Other points of note:

This is when I got my amazing custom designed badge and signed a poster with the same Mel/Connie art as the badge for the chai drink recipe they asked me to concoct for Cof2e2 (the con’s coffee house). I called my drink the Tickled Goblin: chai, milk, chocolate, and whipped cream. I also chatted with a young fan named Jon who was quite excited to meet the author of a book he very much liked.

I was already pretty dazed by everything as I was introduced to Chris Jones (who did the amazing badge art) and Jon Olsen (who was involved in THACO) as well as several more con-com folks. I also re-met Peter Verrant and Michael Lee. After that I sat around with Laura and Pat Rothfuss and chatted with an ever-changing circle of people, many of them old friends, including Tim, Pat, Karl, Jody, Angie, Ed, and several more folks whose names are currently escaping me–have I mentioned that I’m really bad at names? After a while the reception wound down and Mandy escorted us back up to our room to make sure we were comfortable.

Post-reception

We chatted very briefly with Mandy as she dropped off a big bag of snacks and soda (they’d asked me for a list several days before) and my master schedule, which included several non-public events like the GoH group photo shoot and my interview time and location. I also handed off the items I’d brought for the charity auction: a copy of the Weird Tales that debuted my first story (the original WebMage short), a limited edition promotional paperback that ACE put out with a number of authors’ first chapters entitled “Urban Noir,” and a custom license plate (Womp Rat) from a Hyundai I’d owned back in 2001–a Hyundai’s not much bigger than 2 meters….

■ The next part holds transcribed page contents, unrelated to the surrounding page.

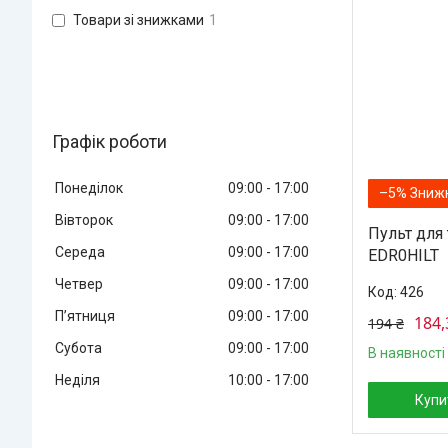
Товари зі знижками
1
Графік роботи
Понеділок
09:00
17:00
–5%
Вівторок
09:00
17:00
Пульт для 
Середа
09:00
17:00
EDR0HILT
Четвер
09:00
17:00
426
Пʼятниця
09:00
17:00
184,
194 ₴
Субота
09:00
17:00
В наявності
Неділя
10:00
17:00
Купи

After that, Laura and I collapsed in a happy heap and went to sleep.

CONvergence 2009 day 2 (Th) Kelly’s Con Report

Pre-Panel

Started the morning with breakfast at the Original Pancake House with Mandy, Mark, Megan, Laura and returning GoH Brian Keene who I’d never met before–great guy. OPH can do most of their pancakes and waffles gluten free which made them a great fit for Laura. Wonderful food and good company.

Afterward we headed back and wandered around the con for a bit, catching up with numerous friends, and people-watching–which latter is one of the great joys of CONvergence. I didn’t have anything scheduled until five, and was pretty much free to roam until then, so we did.

Panel

My first panel was at five “Going from a Poor Unpublished Author to a Poor Published Author” with fellow GoH Pat Rothfuss. It was pretty much the Pat and Kelly show and a fun panel since I like Pat (having previously guested with him at the Chippewa Valley Book Festival) and we play off each other well. The focus was mostly on how you get from writing to getting paid for writing, and surrounding subtopics.

Opening Ceremony

My next event was Opening Ceremonies scheduled for seven, where I would have the arduous task of standing up and waving to the crowd when they introduced me. Yay, very hard to blow standing up and waving, right?

The plan was to head over about ten minutes before the event began and meet my liaisons for an escort down to the front row. At a quarter to seven we were standing on the bridge-side balcony overlooking the pool. At the time I noted that we needed to get moving in about four minutes, since we didn’t have far to go. Five minutes later, my liaison Jenn, magically appeared to let us know it was time to escort us over to the main stage. Let me note that I hadn’t seen either of my liaisons in over an hour, nor noticed anyone else from the liaison corps. Yet, in the very instant that I was in danger of being a minute late, Jenn appeared. I will happily recommend any of the CONvergence liaisons for Secret Service duty should they want.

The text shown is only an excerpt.